Rachel's words had dragged her from the edge of the cliff. Rachel's hands had taken hers and helped her stand by herself for the first time after the accident. But even Rachel couldn't ignite the feelings everyone seemed to think she should have. Did that mean she didn't love Rachel?
She loved Rachel. She had been falling in love with Rachel since junior year, probably even earlier but she was so consumed in the pregnancy to consider the feelings. It was hard to imagine life without Rachel - impossible. When she thought of the future, the brunette was always there. They understood each other in a way that she had never been able to find with anyone before or since. She knew every expression on Rachel's face. She could tell each thought as it passed through her mind. Nothing was perfect, they still fought sometimes, but at the end of the day she knew that they would defend each other against anything.
And yet she sometimes had to force herself not to flinch away from touches that got too intimate, school her face into a mask of pleasure instead of repulsion. But Rachel knew her too well, knew how to tell a lie, even one not spoken. And if she didn't do something, fix herself again, Rachel would be gone.

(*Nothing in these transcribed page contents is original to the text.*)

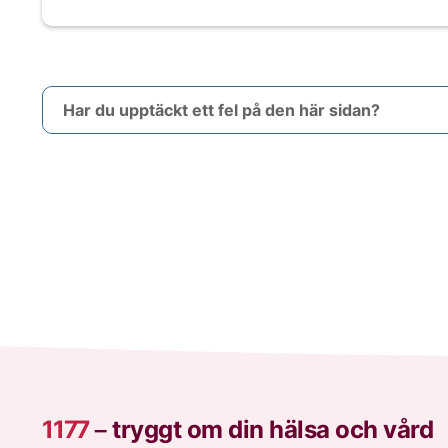
Har du upptäckt ett fel på den här sidan?
1177
–
tryggt om din hälsa och vård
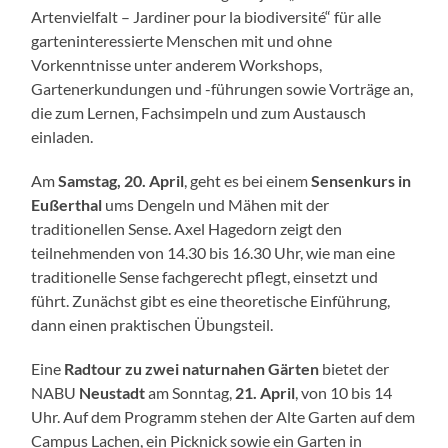
Artenvielfalt – Jardiner pour la biodiversité“ für alle
garteninteressierte Menschen mit und ohne
Vorkenntnisse unter anderem Workshops,
Gartenerkundungen und -führungen sowie Vorträge an,
die zum Lernen, Fachsimpeln und zum Austausch
einladen.
Am
Samstag, 20. April
, geht es bei einem
Sensenkurs in
Eußerthal
ums Dengeln und Mähen mit der
traditionellen Sense. Axel Hagedorn zeigt den
teilnehmenden von 14.30 bis 16.30 Uhr, wie man eine
traditionelle Sense fachgerecht pflegt, einsetzt und
führt. Zunächst gibt es eine theoretische Einführung,
dann einen praktischen Übungsteil.
Eine
Radtour zu zwei naturnahen Gärten
bietet der
NABU
Neustadt
am Sonntag,
21. April
, von 10 bis 14
Uhr. Auf dem Programm stehen der Alte Garten auf dem
Campus Lachen, ein Picknick sowie ein Garten in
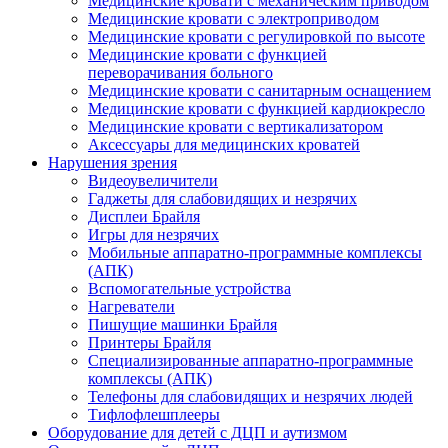
Медицинские кровати с механическим приводом
Медицинские кровати с электроприводом
Медицинские кровати с регулировкой по высоте
Медицинские кровати с функцией
переворачивания больного
Медицинские кровати с санитарным оснащением
Медицинские кровати с функцией кардиокресло
Медицинские кровати с вертикализатором
Аксессуары для медицинских кроватей
Нарушения зрения
Видеоувеличители
Гаджеты для слабовидящих и незрячих
Дисплеи Брайля
Игры для незрячих
Мобильные аппаратно-программные комплексы
(АПК)
Вспомогательные устройства
Нагреватели
Пишущие машинки Брайля
Принтеры Брайля
Специализированные аппаратно-программные
комплексы (АПК)
Телефоны для слабовидящих и незрячих людей
Тифлофлешплееры
Оборудование для детей с ДЦП и аутизмом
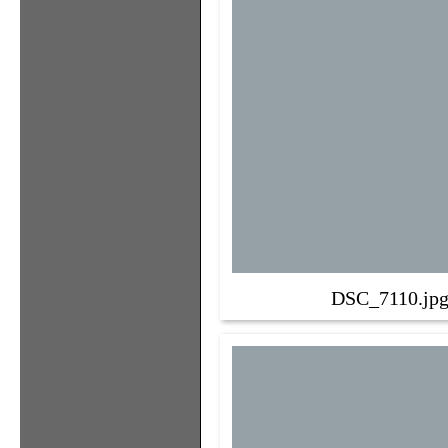
DSC_7110.jp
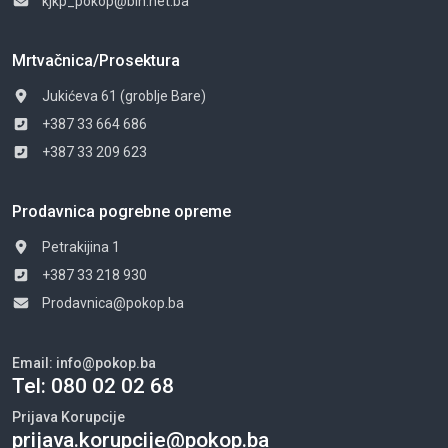
kjkp_pokop@bih.net.ba
Mrtvačnica/Prosektura
Jukićeva 61 (groblje Bare)
+387 33 664 686
+387 33 209 623
Prodavnica pogrebne opreme
Petrakijina 1
+387 33 218 930
Prodavnica@pokop.ba
Email:
info@pokop.ba
Tel:
080 02 02 68
Prijava Korupcije
prijava.korupcije@pokop.ba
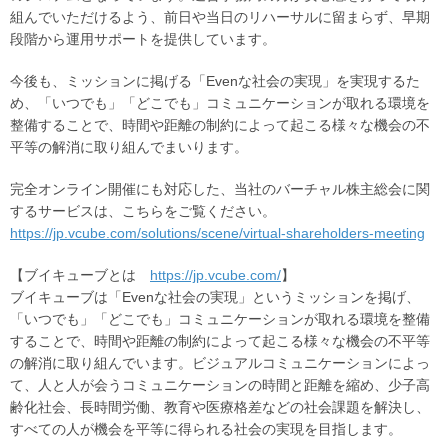
組んでいただけるよう、前日や当日のリハーサルに留まらず、早期
段階から運用サポートを提供しています。
今後も、ミッションに掲げる「Evenな社会の実現」を実現するた
め、「いつでも」「どこでも」コミュニケーションが取れる環境を
整備することで、時間や距離の制約によって起こる様々な機会の不
平等の解消に取り組んでまいります。
完全オンライン開催にも対応した、当社のバーチャル株主総会に関
するサービスは、こちらをご覧ください。
https://jp.vcube.com/solutions/scene/virtual-shareholders-meeting
【ブイキューブとは
https://jp.vcube.com/
】
ブイキューブは「Evenな社会の実現」というミッションを掲げ、
「いつでも」「どこでも」コミュニケーションが取れる環境を整備
することで、時間や距離の制約によって起こる様々な機会の不平等
の解消に取り組んでいます。ビジュアルコミュニケーションによっ
て、人と人が会うコミュニケーションの時間と距離を縮め、少子高
齢化社会、長時間労働、教育や医療格差などの社会課題を解決し、
すべての人が機会を平等に得られる社会の実現を目指します。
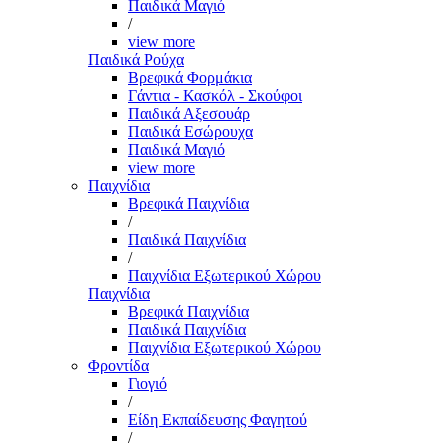
Παιδικά Μαγιό
/
view more
Παιδικά Ρούχα
Βρεφικά Φορμάκια
Γάντια - Κασκόλ - Σκούφοι
Παιδικά Αξεσουάρ
Παιδικά Εσώρουχα
Παιδικά Μαγιό
view more
Παιχνίδια
Βρεφικά Παιχνίδια
/
Παιδικά Παιχνίδια
/
Παιχνίδια Εξωτερικού Χώρου
Παιχνίδια
Βρεφικά Παιχνίδια
Παιδικά Παιχνίδια
Παιχνίδια Εξωτερικού Χώρου
Φροντίδα
Γιογιό
/
Είδη Εκπαίδευσης Φαγητού
/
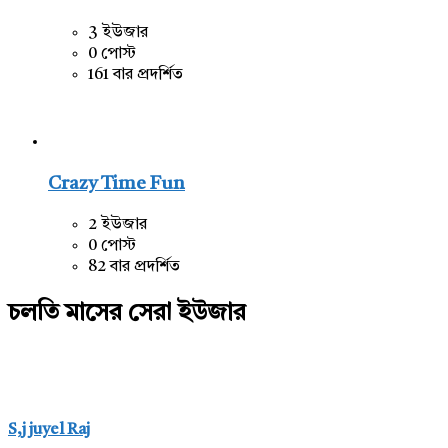
3 ইউজার
0 পোস্ট
161 বার প্রদর্শিত
Crazy Time Fun
2 ইউজার
0 পোস্ট
82 বার প্রদর্শিত
চলতি মাসের সেরা ইউজার
S,j juyel Raj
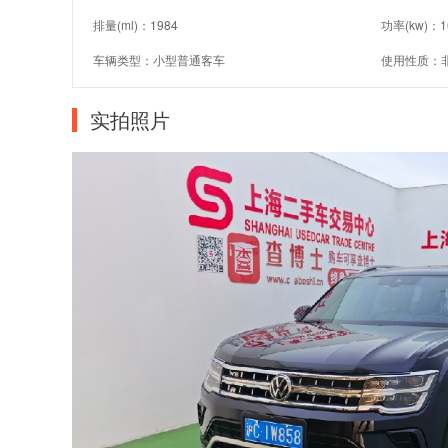
排量(ml)：1984
功率(kw)：1
车辆类型：小型普通客车
使用性质：
实拍照片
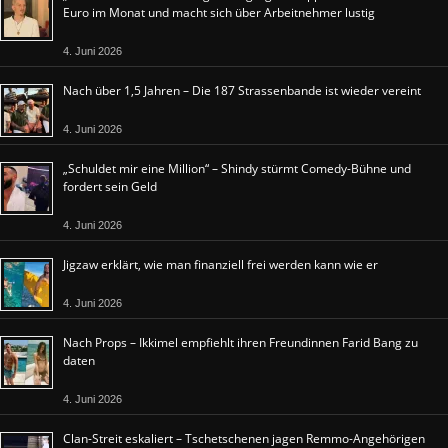
Euro im Monat und macht sich über Arbeitnehmer lustig
4. Juni 2026
Nach über 1,5 Jahren – Die 187 Strassenbande ist wieder vereint
4. Juni 2026
„Schuldet mir eine Million“ – Shindy stürmt Comedy-Bühne und
fordert sein Geld
4. Juni 2026
Jigzaw erklärt, wie man finanziell frei werden kann wie er
4. Juni 2026
Nach Props – Ikkimel empfiehlt ihren Freundinnen Farid Bang zu
daten
4. Juni 2026
Clan-Streit eskaliert – Tschetschenen jagen Remmo-Angehörigen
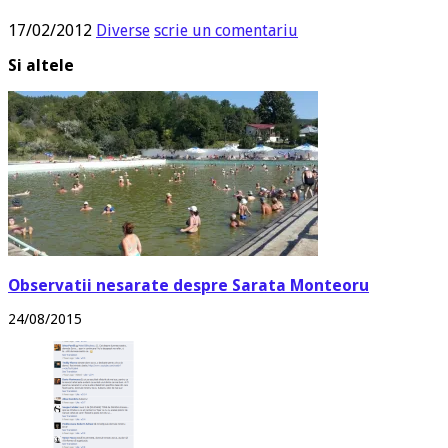
17/02/2012
Diverse
scrie un comentariu
Si altele
Observatii nesarate despre Sarata Monteoru
24/08/2015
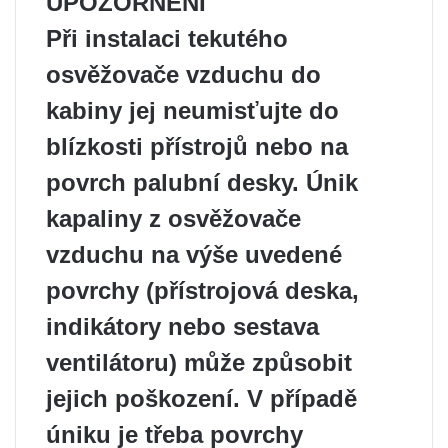
UPOZORNĚNÍ
Při instalaci tekutého
osvěžovače vzduchu do
kabiny jej neumisťujte do
blízkosti přístrojů nebo na
povrch palubní desky. Únik
kapaliny z osvěžovače
vzduchu na výše uvedené
povrchy (přístrojová deska,
indikátory nebo sestava
ventilátoru) může způsobit
jejich poškození. V případě
úniku je třeba povrchy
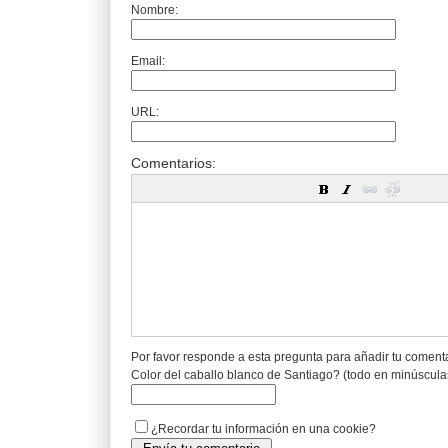
Nombre:
Email:
URL:
Comentarios:
Por favor responde a esta pregunta para añadir tu coment
Color del caballo blanco de Santiago? (todo en minúscula
¿Recordar tu información en una cookie?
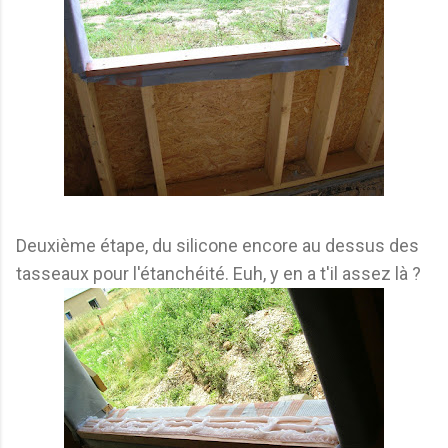
Deuxième étape, du silicone encore au dessus des
tasseaux pour l'étanchéité. Euh, y en a t'il assez là ?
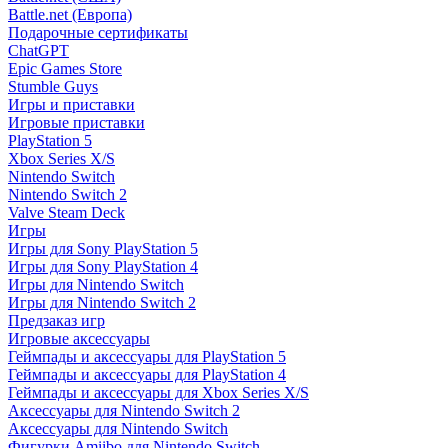
Battle.net (Европа)
Подарочные сертификаты
ChatGPT
Epic Games Store
Stumble Guys
Игры и приставки
Игровые приставки
PlayStation 5
Xbox Series X/S
Nintendo Switch
Nintendo Switch 2
Valve Steam Deck
Игры
Игры для Sony PlayStation 5
Игры для Sony PlayStation 4
Игры для Nintendo Switch
Игры для Nintendo Switch 2
Предзаказ игр
Игровые аксессуары
Геймпады и аксессуары для PlayStation 5
Геймпады и аксессуары для PlayStation 4
Геймпады и аксессуары для Xbox Series X/S
Аксессуары для Nintendo Switch 2
Аксессуары для Nintendo Switch
Фигурки Amiibo для Nintendo Switch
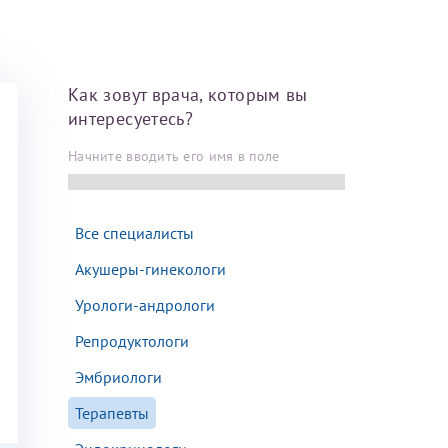
Далее
Как зовут врача, которым вы
После отправки
интересуетесь?
оплательщика не
Начните вводить его имя в поле
кой заявки.
м
Все специалисты
Акушеры-гинекологи
Урологи-андрологи
Репродуктологи
Эмбриологи
Терапевты
там:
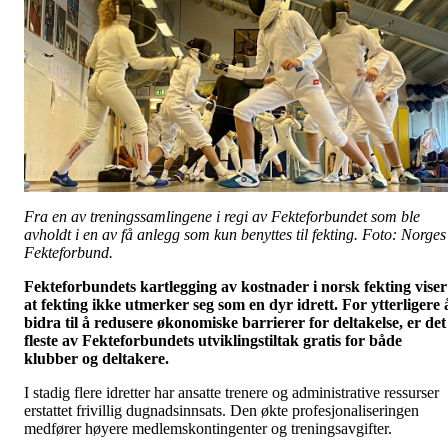
Fra en av treningssamlingene i regi av Fekteforbundet som ble
avholdt i en av få anlegg som kun benyttes til fekting. Foto: Norges
Fekteforbund.
Fekteforbundets kartlegging av kostnader i norsk fekting viser
at fekting ikke utmerker seg som en dyr idrett. For ytterligere 
bidra til å redusere økonomiske barrierer for deltakelse, er det
fleste av Fekteforbundets utviklingstiltak gratis for både
klubber og deltakere.
I stadig flere idretter har ansatte trenere og administrative ressurser
erstattet frivillig dugnadsinnsats. Den økte profesjonaliseringen
medfører høyere medlemskontingenter og treningsavgifter.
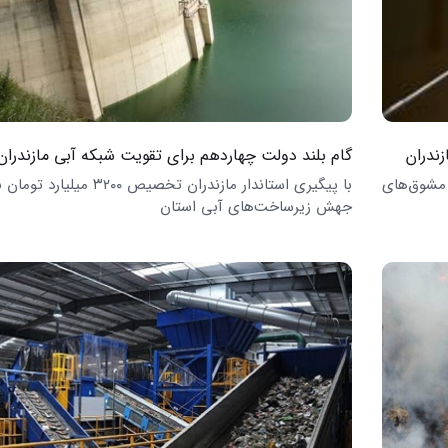
زندران
گام بلند دولت چهاردهم برای تقویت شبکه آبی مازندران
 مشوق‌های
با پیگیری استاندار مازندران تخصیص ۳۲۰۰ میلیارد
جهش زیرساخت‌های آبی استان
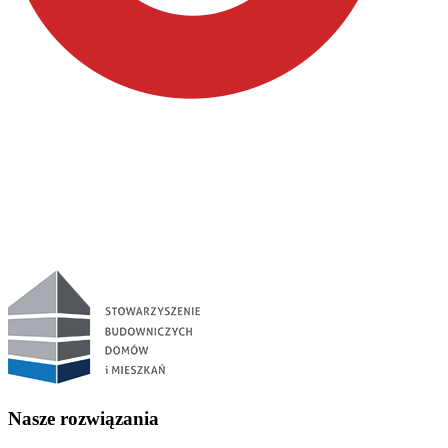
Nasze rozwiązania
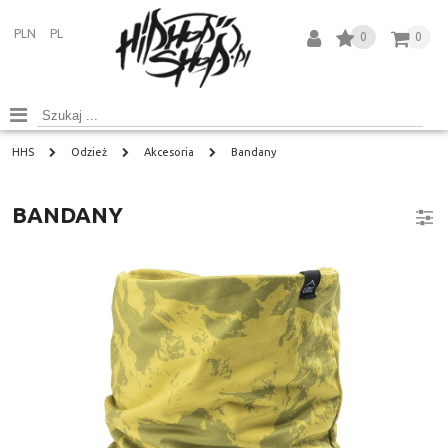
PLN
PL
0
0
HHS
Odzież
Akcesoria
Bandany
BANDANY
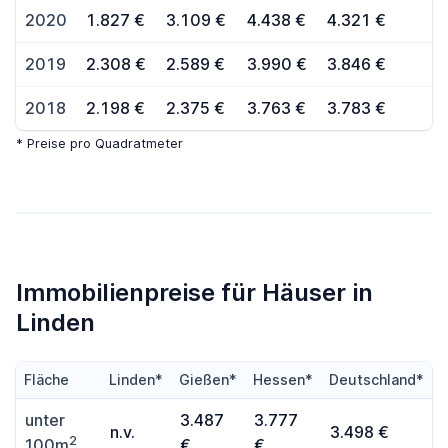
2020
1.827 €
3.109 €
4.438 €
4.321 €
2019
2.308 €
2.589 €
3.990 €
3.846 €
2018
2.198 €
2.375 €
3.763 €
3.783 €
* Preise pro Quadratmeter
Immobilienpreise für Häuser in
Linden
Fläche
Linden*
Gießen*
Hessen*
Deutschland*
unter
3.487
3.777
n.v.
3.498 €
2
100m
€
€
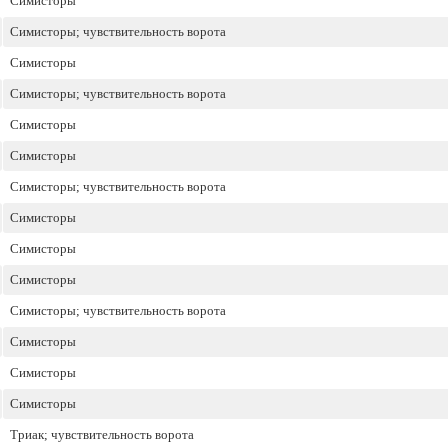
Симисторы
Симисторы; чувствительность ворота
Симисторы
Симисторы; чувствительность ворота
Симисторы
Симисторы
Симисторы; чувствительность ворота
Симисторы
Симисторы
Симисторы
Симисторы; чувствительность ворота
Симисторы
Симисторы
Симисторы
Триак; чувствительность ворота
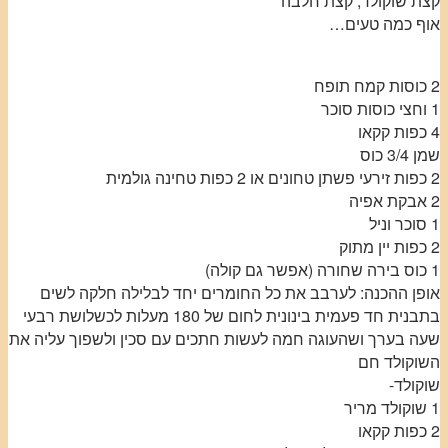
קצת שוקולד, קצת חלבה
אוף כמה טעים…
2 כוסות קמח תופח
1 וחצי כוסות סוכר
4 כפות קקאו
שמן 3/4 כוס
2 כפות זירעי פשתן טחונים או 2 כפות טחינה גולמית
2 אבקת אפיה
1 סוכר וניל
2 כפות יין מתוק
1 כוס בירה שחורה (אפשר גם קולה)
אופן ההכנה: לערבב את כל החומרים יחד לבלילה חלקה לשים
בתבנית חד פעמית בינונית לחום של 180 מעלות לכשלושת רבעי
שעה בערך ושהעוגה חמה לעשות חתכים עם סכין ולשפוך עליה את
השוקולד חם
שוקולד-
1 שוקולד מריר
2 כפות קקאו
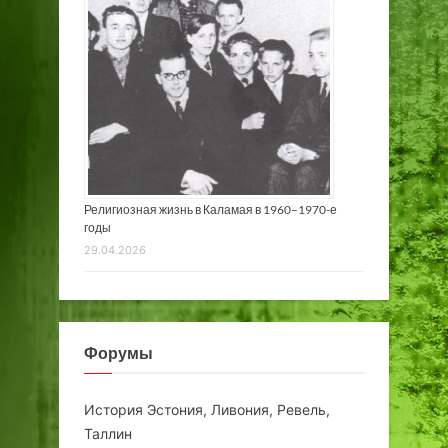
Религиозная жизнь в Каламая в 1960–1970-е
годы
29.04.2026
Форумы
История Эстония, Ливония, Ревель,
Таллин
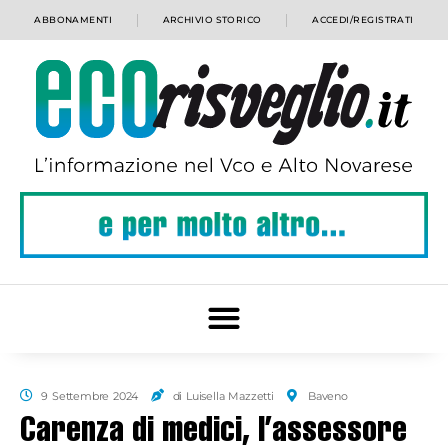
ABBONAMENTI
ARCHIVIO STORICO
ACCEDI/REGISTRATI
9 Settembre 2024
di Luisella Mazzetti
Baveno
Carenza di medici, l’assessore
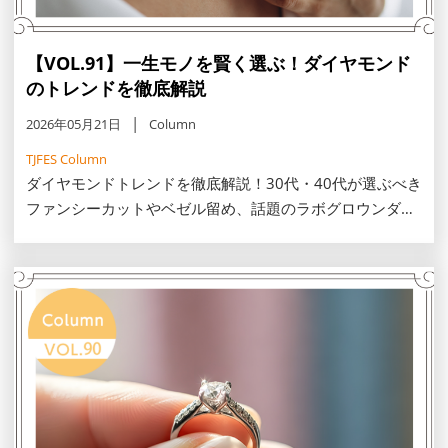
【VOL.91】一生モノを賢く選ぶ！ダイヤモンド
のトレンドを徹底解説
2026年05月21日
Column
TJFES Column
ダイヤモンドトレンドを徹底解説！30代・40代が選ぶべき
ファンシーカットやベゼル留め、話題のラボグロウンダイ
ヤモンド（LGD）の特徴、資産価値が落ちにくい天然石の
見極め方まで後悔しないダイヤモンドの選び方をご紹介し
ます。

She kept her secret for a long time, the word always rising to the surface when she most wanted to forget about it. It taunted her, whispering in her ear when Rachel was spread under her. She wanted to ignore it, to push it away and go back to pretending nothing was wrong.
When she finally broke down, when the secret grew to be too big to hide, she expected Rachel to hate her. She expected shouting and accusations and hurt. What she didn't expect was gentle arms holding her close and smoothing her hair while whispering you're perfect, you're perfect. She didn't expect Rachel to spend hours researching on the internet. She didn't expect it, but she should have. Rachel was always the one who understood her, the one who know how to slowly drag her from her deepest pits and see that the world wasn't ending. The only one who could force her to accept herself not only for everything that she was, but also for what she wasn't.